● Problem description
Beginning with the line where "Find the location of a" appears, please restate each line of the records below word for word until the last one, inclusive, and nothing else.

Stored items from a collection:

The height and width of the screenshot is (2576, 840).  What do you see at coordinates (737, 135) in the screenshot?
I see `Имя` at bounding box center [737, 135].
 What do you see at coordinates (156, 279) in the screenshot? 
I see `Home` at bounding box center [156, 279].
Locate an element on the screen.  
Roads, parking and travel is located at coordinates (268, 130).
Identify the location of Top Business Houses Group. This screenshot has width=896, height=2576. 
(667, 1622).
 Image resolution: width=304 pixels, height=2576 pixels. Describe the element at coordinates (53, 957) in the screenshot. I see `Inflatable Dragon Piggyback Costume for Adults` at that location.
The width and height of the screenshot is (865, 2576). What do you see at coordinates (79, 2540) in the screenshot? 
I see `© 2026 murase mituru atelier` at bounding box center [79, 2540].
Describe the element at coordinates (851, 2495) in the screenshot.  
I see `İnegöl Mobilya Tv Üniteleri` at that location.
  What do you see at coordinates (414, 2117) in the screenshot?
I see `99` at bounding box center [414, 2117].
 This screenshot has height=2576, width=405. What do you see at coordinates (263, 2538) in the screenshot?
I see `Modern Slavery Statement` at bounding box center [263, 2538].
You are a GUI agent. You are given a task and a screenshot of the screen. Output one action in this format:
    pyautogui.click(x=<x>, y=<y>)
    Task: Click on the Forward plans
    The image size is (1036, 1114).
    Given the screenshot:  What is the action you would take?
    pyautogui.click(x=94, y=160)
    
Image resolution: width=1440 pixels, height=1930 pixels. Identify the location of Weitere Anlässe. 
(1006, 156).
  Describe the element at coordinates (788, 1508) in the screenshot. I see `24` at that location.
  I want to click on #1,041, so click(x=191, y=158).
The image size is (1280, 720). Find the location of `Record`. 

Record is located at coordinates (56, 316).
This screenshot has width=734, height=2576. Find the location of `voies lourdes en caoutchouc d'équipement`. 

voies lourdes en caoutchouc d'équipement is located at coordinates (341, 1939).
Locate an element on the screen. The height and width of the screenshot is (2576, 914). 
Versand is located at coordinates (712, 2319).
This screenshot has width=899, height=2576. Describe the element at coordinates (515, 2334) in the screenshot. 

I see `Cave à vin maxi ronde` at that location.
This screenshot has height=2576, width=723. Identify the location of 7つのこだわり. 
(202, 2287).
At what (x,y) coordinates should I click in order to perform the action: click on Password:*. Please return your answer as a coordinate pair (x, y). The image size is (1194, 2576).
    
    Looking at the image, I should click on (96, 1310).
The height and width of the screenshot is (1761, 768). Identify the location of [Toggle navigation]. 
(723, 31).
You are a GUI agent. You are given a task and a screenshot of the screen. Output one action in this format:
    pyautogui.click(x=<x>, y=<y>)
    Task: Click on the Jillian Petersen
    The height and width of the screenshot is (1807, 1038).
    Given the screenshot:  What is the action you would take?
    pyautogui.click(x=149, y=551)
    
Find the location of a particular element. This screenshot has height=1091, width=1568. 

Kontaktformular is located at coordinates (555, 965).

● Solution to the problem
Find the location of a particular element. This screenshot has height=1091, width=1568. 

Kontaktformular is located at coordinates (555, 965).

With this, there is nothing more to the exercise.